Still, if I had to guess, I’d say that it’s more common among mentals…but I suppose that could be explained by the fact that many of us can’t work, and therefore lack a normal’s usual sense of routine. An entirely speculative hypothesis, though.

29 07 2011
theurbanworrier

absolutely. whitecoats will cite it as evidence of your psychopathology (“when asked to recall the events leading to her OD, she could not do so”), but as others have said, there are normal people who experience time differently.
There are lots of different types of memory, and consequently individuals can end up with dominance in the way they experience report different versions of non-chronological experiences of ‘time’. it’s been quite cheering recently to discover that what the whitecoats have been saying about me is just a feature of my INTJ personality type, ie, it’s a natural feature.

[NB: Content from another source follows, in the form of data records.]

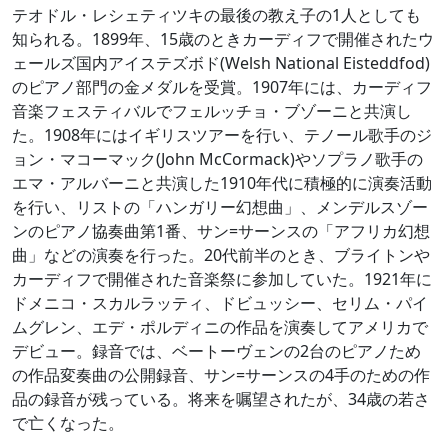
テオドル・レシェティツキの最後の教え子の1人としても
知られる。1899年、15歳のときカーディフで開催されたウ
ェールズ国内アイステズボド(Welsh National Eisteddfod)
のピアノ部門の金メダルを受賞。1907年には、カーディフ
音楽フェスティバルでフェルッチョ・ブゾーニと共演し
た。1908年にはイギリスツアーを行い、テノール歌手のジ
ョン・マコーマック(John McCormack)やソプラノ歌手の
エマ・アルバーニと共演した1910年代に積極的に演奏活動
を行い、リストの「ハンガリー幻想曲」、メンデルスゾー
ンのピアノ協奏曲第1番、サン=サーンスの「アフリカ幻想
曲」などの演奏を行った。20代前半のとき、ブライトンや
カーディフで開催された音楽祭に参加していた。1921年に
ドメニコ・スカルラッティ、ドビュッシー、セリム・パイ
ムグレン、エデ・ポルディニの作品を演奏してアメリカで
デビュー。録音では、ベートーヴェンの2台のピアノため
の作品変奏曲の公開録音、サン=サーンスの4手のための作
品の録音が残っている。将来を嘱望されたが、34歳の若さ
で亡くなった。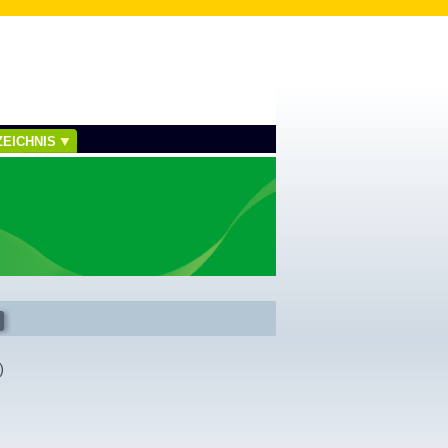
EICHNIS
)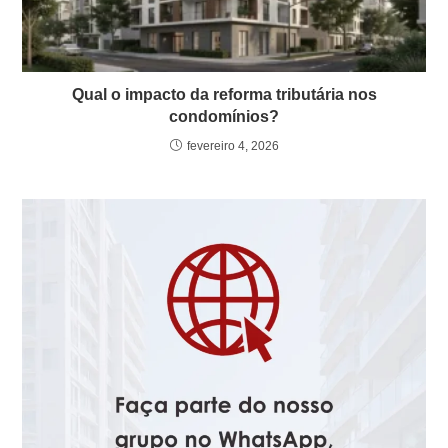
Qual o impacto da reforma tributária nos
condomínios?
fevereiro 4, 2026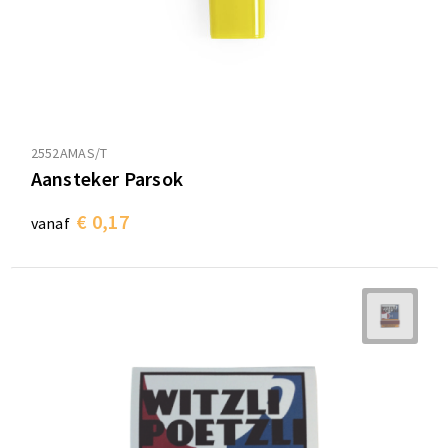
2552AMAS/T
Aansteker Parsok
€ 0,17
vanaf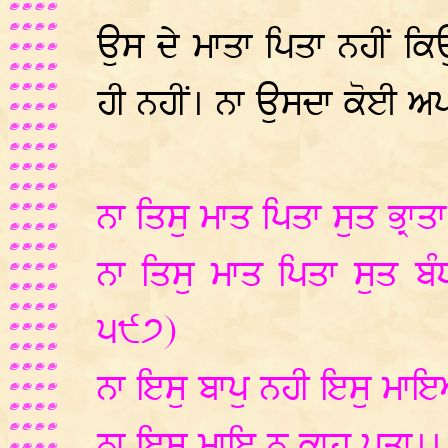
ਉਸ ਦੇ ਮਾਤਾ ਪਿਤਾ ਨਹੀਂ ਕ
ਹੀ ਨਹੀਂ। ਨਾ ਉਸਦਾ ਕੋਈ ਅਪ
ਨਾ ਤਿਸੁ ਮਾਤ ਪਿਤਾ ਸੁਤ ਭ੍ਰਾ
ਨਾ ਤਿਸੁ ਮਾਤ ਪਿਤਾ ਸੁਤ ਬੰ
੫੯੭)
ਨਾ ਇਸੁ ਬਾਪੁ ਨਹੀ ਇਸੁ ਮਾ
ਨਾ ਇਸੁ ਮਾਇ ਨ ਕਾਹੂ ਪੂਤਾ।।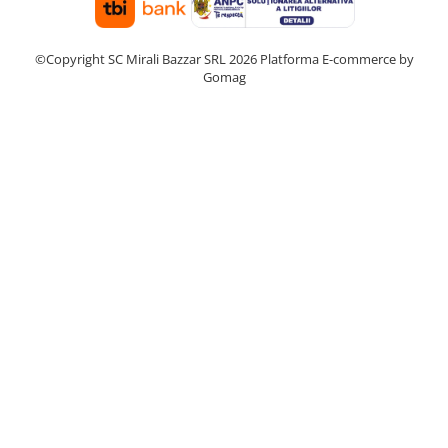
©Copyright SC Mirali Bazzar SRL 2026
Platforma E-commerce by
Gomag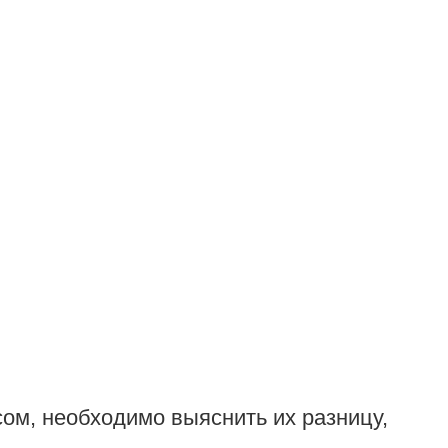
сом, необходимо выяснить их разницу,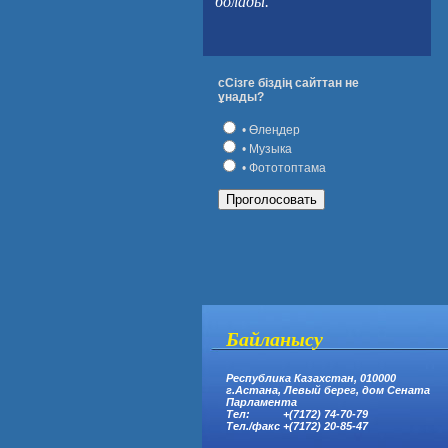
болады.
сСізге біздің сайттан не
ұнады?
• Өлеңдер
• Музыка
• Фототоптама
Байланысу
Республика Казахстан, 010000
г.Астана,
Левый берег, дом Сената
Парламента
Тел: +(7172) 74-70-79
Тел.
/
факс +(7172) 20-85-47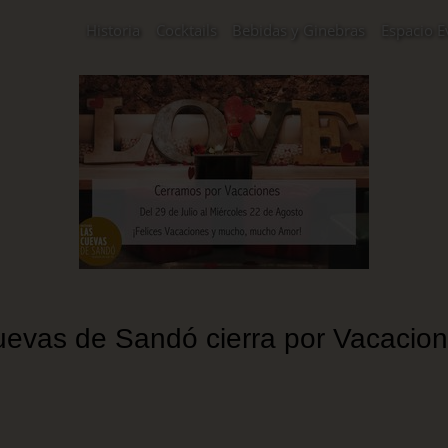
Historia
Cocktails
Bebidas y Ginebras
Espacio E
evas de Sandó cierra por Vacacio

OK, I am mental now, so the normalness of my personality has been squeezed & distorted, and eg, the *way* i build & use memory hasn’t changed but my ability to have an effective memory which means I don’t lose all this time/experiences, certainly has.

29 07 2011
Zoe Smith

I tweet 200 times a day so that I can go back over my tweets and see what I was doing, where and when. I have no sense of time at all and live in a state of constant bewilderment. I only remember what I’ve written down (hence all the tweeting and the comprehensive diaries).

I don’t really remember anything- but I can remember or at least look back over the tweets so I feel like I have some sort of record. It’s weird but it works- I have finally found a tool that helps me keep track of myself.